Whitespace

Definition

In USFM/USX, a 'common whitespace' (WS) character is defined by the pattern /(?:${ws}|${nl}|$)/, where:

ws

/[\u0009\u000D\u000A\u0020]/

  • A single whitespace character.

nl

/(?:\u000D?\u000A|\u000D)/

  • A single newline (as supported by all operating systems).

Common whitespace is found throughout the document content for most languages.

Some common whitespace in USFM/USX documents is 'structural whitespace'. Structural (non-content) whitespace exists either to aid in the readability of a source file, or to delimit markers. Structural whitespace is identified in the documentation’s syntax diagrams (WS/Ws/HS/Hs) and is not part of the document content.

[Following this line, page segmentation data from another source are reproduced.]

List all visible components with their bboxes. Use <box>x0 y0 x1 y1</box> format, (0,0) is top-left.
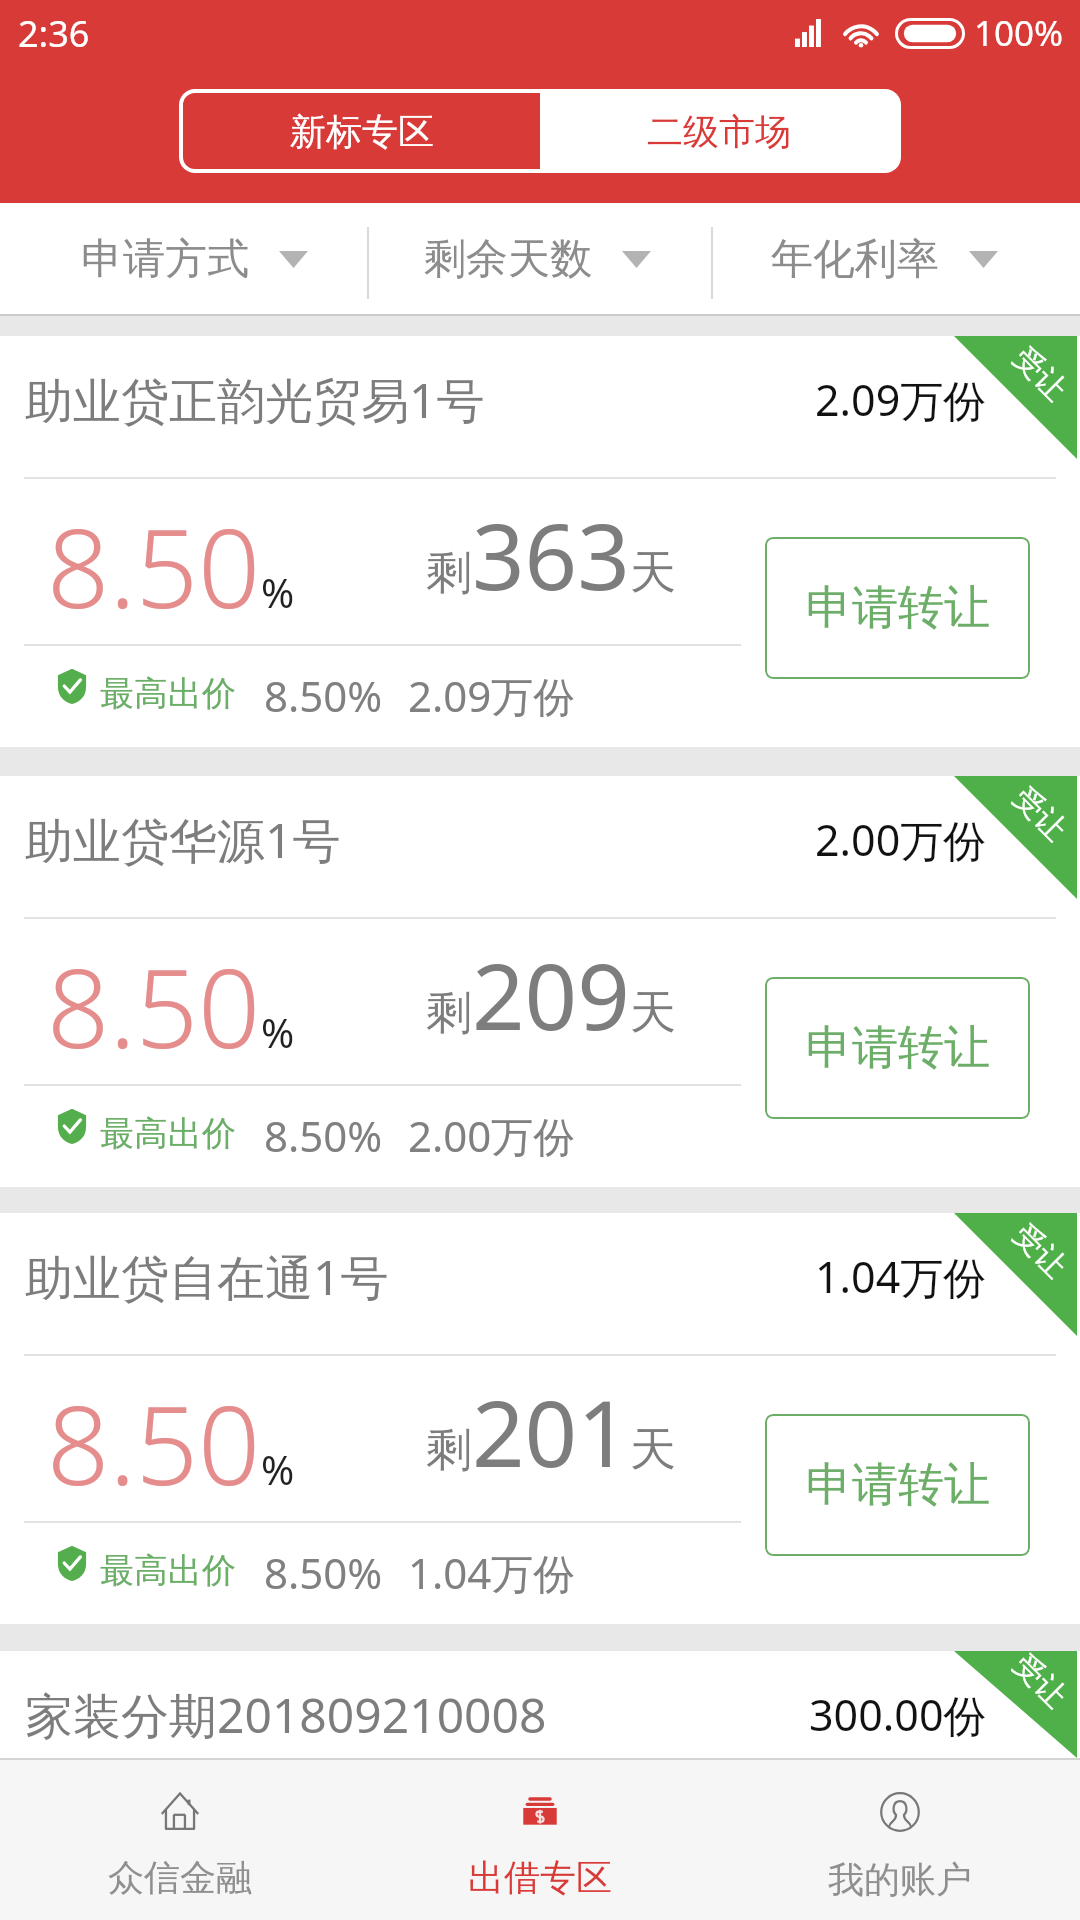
button[interactable]: 众信金融 <box>20 1758 340 1920</box>
staticText: 2.00万份 <box>815 810 987 869</box>
staticText: 1.04万份 <box>815 1247 987 1306</box>
other: 受让 <box>954 1651 1077 1758</box>
button[interactable]: 剩余天数 <box>404 203 664 316</box>
staticText: 二级市场 <box>647 109 791 154</box>
staticText: % <box>261 565 295 619</box>
staticText: % <box>261 1005 295 1059</box>
button[interactable]: 申请转让 <box>765 537 1030 679</box>
button[interactable]: 助业贷华源1号 <box>0 776 1080 1187</box>
button[interactable]: 家装分期201809210008 <box>0 1651 1080 1758</box>
staticText: 天 <box>630 984 676 1042</box>
staticText: 申请转让 <box>806 1019 990 1077</box>
button[interactable]: 年化利率 <box>751 203 1011 316</box>
staticText: 2.09万份 <box>408 667 576 724</box>
staticText: 300.00份 <box>809 1685 987 1744</box>
staticText: 我的账户 <box>828 1857 972 1902</box>
staticText: 家装分期201809210008 <box>25 1682 547 1748</box>
staticText: 363 <box>472 492 630 617</box>
staticText: 剩余天数 <box>424 233 592 286</box>
button[interactable]: 助业贷自在通1号 <box>0 1213 1080 1624</box>
staticText: 2:36 <box>18 9 90 58</box>
other: Account <box>880 1792 920 1832</box>
button[interactable]: 二级市场 <box>540 93 897 169</box>
staticText: 年化利率 <box>771 233 939 286</box>
button[interactable]: 新标专区 <box>183 93 540 169</box>
button[interactable]: 助业贷正韵光贸易1号 <box>0 336 1080 747</box>
staticText: 出借专区 <box>468 1855 612 1900</box>
staticText: 申请转让 <box>806 579 990 637</box>
staticText: 100% <box>974 9 1064 57</box>
button[interactable]: 申请转让 <box>765 977 1030 1119</box>
staticText: 助业贷正韵光贸易1号 <box>25 367 485 433</box>
staticText: 助业贷华源1号 <box>25 807 341 873</box>
staticText: 剩 <box>426 984 472 1042</box>
button[interactable]: 申请转让 <box>765 1414 1030 1556</box>
staticText: 申请方式 <box>81 233 249 286</box>
staticText: 8.50% <box>264 667 383 724</box>
staticText: 1.04万份 <box>408 1544 576 1601</box>
button[interactable]: Account <box>740 1758 1060 1920</box>
staticText: 剩 <box>426 544 472 602</box>
button[interactable]: 申请方式 <box>61 203 321 316</box>
other: 受让 <box>954 1213 1077 1336</box>
staticText: 天 <box>630 1421 676 1479</box>
staticText: 众信金融 <box>108 1855 252 1900</box>
staticText: 201 <box>472 1369 630 1494</box>
staticText: % <box>261 1442 295 1496</box>
other: Lending <box>521 1792 559 1830</box>
staticText: 剩 <box>426 1421 472 1479</box>
staticText: 8.50% <box>264 1107 383 1164</box>
staticText: 最高出价 <box>100 1112 236 1155</box>
staticText: 8.50 <box>47 491 261 639</box>
staticText: 2.09万份 <box>815 370 987 429</box>
staticText: 助业贷自在通1号 <box>25 1244 389 1310</box>
staticText: 受让 <box>1005 1646 1075 1716</box>
staticText: 新标专区 <box>290 109 434 154</box>
staticText: 8.50 <box>47 1368 261 1516</box>
other: 受让 <box>954 776 1077 899</box>
staticText: 申请转让 <box>806 1456 990 1514</box>
staticText: 受让 <box>1005 779 1075 849</box>
staticText: 最高出价 <box>100 1549 236 1592</box>
staticText: 最高出价 <box>100 672 236 715</box>
other: 受让 <box>954 336 1077 459</box>
staticText: 2.00万份 <box>408 1107 576 1164</box>
staticText: 8.50% <box>264 1544 383 1601</box>
staticText: 8.50 <box>47 931 261 1079</box>
staticText: 209 <box>472 932 630 1057</box>
staticText: 受让 <box>1005 1216 1075 1286</box>
button[interactable]: Lending <box>380 1758 700 1920</box>
staticText: 天 <box>630 544 676 602</box>
staticText: 受让 <box>1005 339 1075 409</box>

All other characters are always treated as content (including other Unicode whitespace characters).

Reducing or Eliminating Common Whitespace

  • Any common whitespace is reduced according to these rules:

    • Any string of WS chars which includes a newline is reduced to a single newline.

    • Any string of WS chars which does not include a newline is reduced to a single space.

  • Common whitespace can be eliminated when it occurs:

    • At the start of any element’s content.

    • At the end of any element’s content, except inside a character element, when followed by text or another character element.

  • Common whitespace canonicalization is done as follows:

    • A newline before a character marker is converted to a space. That space is content.

    • Any whitespace before a paragraph marker, including none, is replaced by a newline. This newline is not content.

USX documents contain common whitespace that delimits aspects of the XML syntax itself. XML allows for unlimited whitespace wherever it is permitted by the XML syntax, which is typically added for the purpose of formatting for easier reading (i.e. 'pretty-printing').